Here is a screenshot of an example document with comments:

Solution

To remove comments from a Wordprocessing document we need to take the following actions:

  1. Open up the Wordprocessing document via the Open XML SDK
  2. Access the main document part, which will give us access to all other parts within the package
  3. Delete the Comments part and all parts referenced by the Comments part
  4. Find all elements within the main document part associated with comments
  5. Delete all those found elements
  6. Save changes made to the document

My post will talk about using version 2 of the SDK.

If you just want to jump straight into the code, feel free to download this solution here.

The Code

The following code snippet accomplishes all six tasks discussed in the Solution section above. This code snippet builds upon some of the topics discussed in the Traversing in the Open XML SDK DOM and Open XML SDK... The Basics posts. In particular, the Descendants() method is used to find specific elements associated with comments and the generic OpenXmlElement class is used for manipulation.
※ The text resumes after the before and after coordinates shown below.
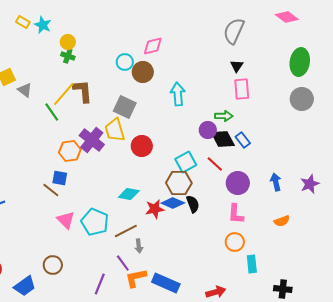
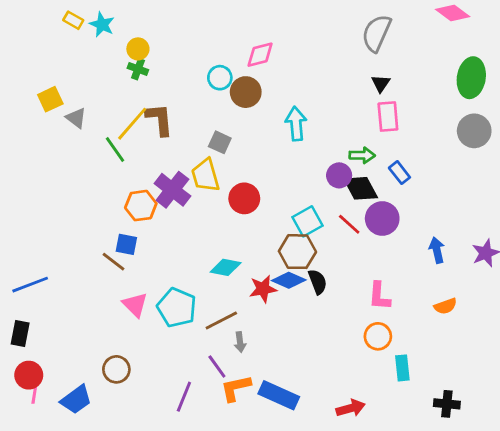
gray square: (125, 107) -> (220, 142), size x0.7
blue rectangle: (243, 140) -> (399, 173), moved
purple circle: (238, 183) -> (382, 219), moved

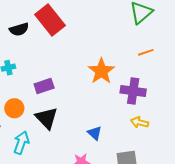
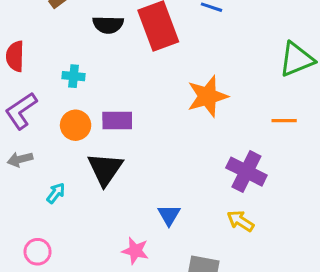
orange star: (101, 71) -> (207, 96), moved
orange circle: (14, 108) -> (76, 125), moved
cyan arrow: (21, 143) -> (56, 193), size x0.6

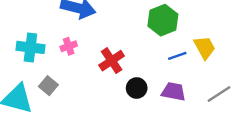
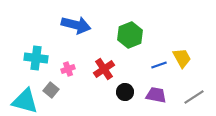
green hexagon: (163, 20) -> (130, 35), moved
pink cross: (69, 46) -> (68, 69), moved

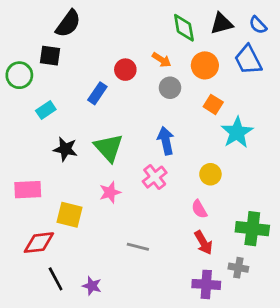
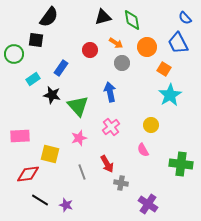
black triangle: (222, 24) -> (103, 17), moved
blue rectangle: (97, 93) -> (61, 68), moved
orange square: (213, 104) -> (164, 69), moved
blue arrow: (166, 141) -> (110, 92), moved
black star: (65, 149) -> (52, 95), moved
red arrow: (203, 243) -> (107, 164), moved
gray line: (138, 247) -> (82, 172), moved, turned 56
gray cross: (238, 268) -> (121, 183), moved
black line: (56, 279) -> (40, 200), turned -30
purple cross: (206, 284) -> (148, 204), turned 30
Another thing to note is that deleting a part via the Open XML SDK, not only deletes the part, but all parts referenced by that part as well.

static void RemoveComments(string filename) { //Open up the document using (WordprocessingDocument myDoc = WordprocessingDocument.Open(filename, true)) { //Access main document part MainDocumentPart mainPart = myDoc.MainDocumentPart; //Delete the comment part, plus any other part referenced, like image parts mainPart.DeletePart(mainPart.WordprocessingCommentsPart); //Find all elements that are assoicated with comments IEnumerable<OpenXmlElement> elementList = mainPart.Document.Descendants() .Where(el => el is CommentRangeStart || el is CommentRangeEnd || el is CommentReference); //Delete every found element foreach (OpenXmlElement e in elementList) { e.Remove(); } //Save changes mainPart.Document.Save(); } }

End Result

Putting everything together and running my code, I will end up with a document that is completely devoid of comments. Sweet!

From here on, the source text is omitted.